▶ **What is expected**: Exact copies of all the records are the expected output.

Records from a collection
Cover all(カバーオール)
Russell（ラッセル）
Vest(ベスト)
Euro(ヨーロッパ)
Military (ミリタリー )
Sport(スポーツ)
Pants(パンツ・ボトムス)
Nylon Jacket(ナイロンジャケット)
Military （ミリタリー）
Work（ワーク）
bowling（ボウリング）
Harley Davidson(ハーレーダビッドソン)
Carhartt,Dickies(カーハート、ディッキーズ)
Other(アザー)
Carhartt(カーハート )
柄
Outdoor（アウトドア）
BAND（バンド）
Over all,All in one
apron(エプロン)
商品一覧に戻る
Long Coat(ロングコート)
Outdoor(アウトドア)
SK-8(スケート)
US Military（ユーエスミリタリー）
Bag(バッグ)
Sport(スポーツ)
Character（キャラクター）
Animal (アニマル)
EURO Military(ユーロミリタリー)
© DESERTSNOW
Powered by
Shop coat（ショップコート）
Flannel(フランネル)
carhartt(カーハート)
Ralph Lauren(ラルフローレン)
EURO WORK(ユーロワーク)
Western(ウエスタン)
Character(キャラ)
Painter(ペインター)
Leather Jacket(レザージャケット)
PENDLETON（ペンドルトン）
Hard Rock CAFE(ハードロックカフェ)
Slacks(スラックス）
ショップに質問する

▶ **Your response**:
Cover all(カバーオール)
Russell（ラッセル）
Vest(ベスト)
Euro(ヨーロッパ)
Military (ミリタリー )
Sport(スポーツ)
Pants(パンツ・ボトムス)
Nylon Jacket(ナイロンジャケット)
Military （ミリタリー）
Work（ワーク）
bowling（ボウリング）
Harley Davidson(ハーレーダビッドソン)
Carhartt,Dickies(カーハート、ディッキーズ)
Other(アザー)
Carhartt(カーハート )
柄
Outdoor（アウトドア）
BAND（バンド）
Over all,All in one
apron(エプロン)
商品一覧に戻る
Long Coat(ロングコート)
Outdoor(アウトドア)
SK-8(スケート)
US Military（ユーエスミリタリー）
Bag(バッグ)
Sport(スポーツ)
Character（キャラクター）
Animal (アニマル)
EURO Military(ユーロミリタリー)
© DESERTSNOW
Powered by
Shop coat（ショップコート）
Flannel(フランネル)
carhartt(カーハート)
Ralph Lauren(ラルフローレン)
EURO WORK(ユーロワーク)
Western(ウエスタン)
Character(キャラ)
Painter(ペインター)
Leather Jacket(レザージャケット)
PENDLETON（ペンドルトン）
Hard Rock CAFE(ハードロックカフェ)
Slacks(スラックス）
ショップに質問する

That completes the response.